The RYM Rating Intercept is roughly constant during the pre-RYM era, while the RYM Rating Falloff decreases in magnitude towards the post-RYM era. This indicates that the perception of music for this time did not change significantly, but as the years drew closer to RYM's launch the top-1000 ranking became more competitive.

Post-RYM Era

In the years since RYM's launch, on average the magnitude of the RYM Rating has decreased every year, however, competitiveness for a place in the top-1000 ranking has remained at the peak observed when RYM launched.

Analytical Observations

This analysis yields three significant observations regarding the quality of music released over time.
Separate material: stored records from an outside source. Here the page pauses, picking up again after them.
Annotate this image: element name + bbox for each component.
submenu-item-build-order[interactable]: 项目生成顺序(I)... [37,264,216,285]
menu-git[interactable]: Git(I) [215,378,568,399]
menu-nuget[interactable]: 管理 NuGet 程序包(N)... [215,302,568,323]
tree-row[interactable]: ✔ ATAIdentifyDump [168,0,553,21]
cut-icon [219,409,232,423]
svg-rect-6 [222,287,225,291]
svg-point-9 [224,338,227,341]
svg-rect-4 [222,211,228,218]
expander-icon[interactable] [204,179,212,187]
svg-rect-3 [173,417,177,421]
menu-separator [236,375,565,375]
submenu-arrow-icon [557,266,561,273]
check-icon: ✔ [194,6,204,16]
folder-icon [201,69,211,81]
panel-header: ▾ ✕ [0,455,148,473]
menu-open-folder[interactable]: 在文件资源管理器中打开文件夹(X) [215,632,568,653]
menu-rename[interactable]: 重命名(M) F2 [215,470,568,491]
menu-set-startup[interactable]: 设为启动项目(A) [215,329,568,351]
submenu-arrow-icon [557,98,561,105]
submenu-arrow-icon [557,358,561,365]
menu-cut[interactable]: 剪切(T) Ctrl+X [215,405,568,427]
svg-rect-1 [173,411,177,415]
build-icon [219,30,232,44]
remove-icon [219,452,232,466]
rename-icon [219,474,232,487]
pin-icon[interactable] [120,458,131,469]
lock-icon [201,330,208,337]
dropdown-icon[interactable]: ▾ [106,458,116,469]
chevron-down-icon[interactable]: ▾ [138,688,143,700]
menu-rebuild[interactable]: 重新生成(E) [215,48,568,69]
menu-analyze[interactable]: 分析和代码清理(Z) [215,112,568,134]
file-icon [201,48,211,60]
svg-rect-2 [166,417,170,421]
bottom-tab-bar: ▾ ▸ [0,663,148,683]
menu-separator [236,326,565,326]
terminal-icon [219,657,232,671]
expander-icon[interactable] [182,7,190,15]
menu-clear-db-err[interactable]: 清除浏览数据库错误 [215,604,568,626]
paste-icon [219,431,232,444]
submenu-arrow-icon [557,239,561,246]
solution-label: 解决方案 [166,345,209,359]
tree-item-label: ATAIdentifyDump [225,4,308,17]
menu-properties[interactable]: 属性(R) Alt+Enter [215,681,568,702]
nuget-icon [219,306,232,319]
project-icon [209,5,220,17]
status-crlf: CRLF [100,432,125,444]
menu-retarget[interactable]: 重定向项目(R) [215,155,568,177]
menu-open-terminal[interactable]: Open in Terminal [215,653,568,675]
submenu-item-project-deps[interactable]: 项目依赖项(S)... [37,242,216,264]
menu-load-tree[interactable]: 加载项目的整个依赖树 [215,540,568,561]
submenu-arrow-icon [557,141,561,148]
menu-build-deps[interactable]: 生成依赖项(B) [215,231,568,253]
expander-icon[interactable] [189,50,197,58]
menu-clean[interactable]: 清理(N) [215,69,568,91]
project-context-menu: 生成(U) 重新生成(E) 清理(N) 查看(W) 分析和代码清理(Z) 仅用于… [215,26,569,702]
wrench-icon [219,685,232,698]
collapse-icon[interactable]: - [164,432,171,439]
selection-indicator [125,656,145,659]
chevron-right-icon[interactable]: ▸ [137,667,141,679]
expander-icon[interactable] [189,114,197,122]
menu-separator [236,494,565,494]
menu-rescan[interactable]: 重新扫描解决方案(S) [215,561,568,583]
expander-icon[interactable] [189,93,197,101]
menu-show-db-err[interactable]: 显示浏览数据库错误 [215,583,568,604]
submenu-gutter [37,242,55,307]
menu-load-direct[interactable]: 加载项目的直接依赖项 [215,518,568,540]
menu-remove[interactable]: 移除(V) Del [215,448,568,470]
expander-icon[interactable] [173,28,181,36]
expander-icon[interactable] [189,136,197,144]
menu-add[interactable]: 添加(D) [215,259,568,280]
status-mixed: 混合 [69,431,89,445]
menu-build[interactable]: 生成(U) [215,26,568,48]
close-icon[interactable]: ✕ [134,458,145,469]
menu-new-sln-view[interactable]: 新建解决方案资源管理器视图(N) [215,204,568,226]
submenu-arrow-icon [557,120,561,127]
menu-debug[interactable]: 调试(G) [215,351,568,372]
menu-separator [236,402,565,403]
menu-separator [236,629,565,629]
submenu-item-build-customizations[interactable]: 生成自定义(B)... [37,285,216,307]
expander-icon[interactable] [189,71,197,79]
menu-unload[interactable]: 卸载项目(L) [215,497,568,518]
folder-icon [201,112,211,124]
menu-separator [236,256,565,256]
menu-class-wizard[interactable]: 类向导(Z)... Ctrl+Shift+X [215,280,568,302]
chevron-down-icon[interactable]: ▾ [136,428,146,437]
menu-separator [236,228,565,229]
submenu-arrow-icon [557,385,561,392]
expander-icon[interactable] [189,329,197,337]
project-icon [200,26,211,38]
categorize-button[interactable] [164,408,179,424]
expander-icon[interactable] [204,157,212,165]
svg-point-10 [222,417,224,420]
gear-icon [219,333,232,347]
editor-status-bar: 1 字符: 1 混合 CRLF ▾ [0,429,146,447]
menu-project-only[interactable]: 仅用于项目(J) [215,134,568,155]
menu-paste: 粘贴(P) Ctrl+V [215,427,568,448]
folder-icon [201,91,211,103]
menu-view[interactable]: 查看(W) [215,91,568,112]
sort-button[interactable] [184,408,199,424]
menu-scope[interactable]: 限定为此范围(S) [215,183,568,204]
The first two observations are either consistent with the null hypothesis or can be reasonably excused. However, the third observation is not consistent with the null hypothesis and is more difficult to justify.

Observation #1

The profile of the RYM Rating against Ranking is linear each year. This is consistent with the null hypothesis.

Observation #2

The top-1000 Ranking is less competitive for albums released in the pre-RYM era, a trend which is stronger for older albums. This is not consistent with the null hypothesis, however, this observation is reasonably excused by the assumption that older albums are less likely to be remembered by post-RYM era reviewers, and so they are less likely to rank in the top-1000, thus driving down the competition. To compound this, older albums can also be less available via modern streaming platforms.

Observation #3

The post-RYM era has seen a sharp decline in the average RYM Rating given to albums ranking in the top-1000 for each year. That is, the performance of an album released in the post-RYM era seems to be inversely proportional to its age. This is also inconsistent with the null hypothesis, however, unlike Observation #2, this observation is not so easily excused.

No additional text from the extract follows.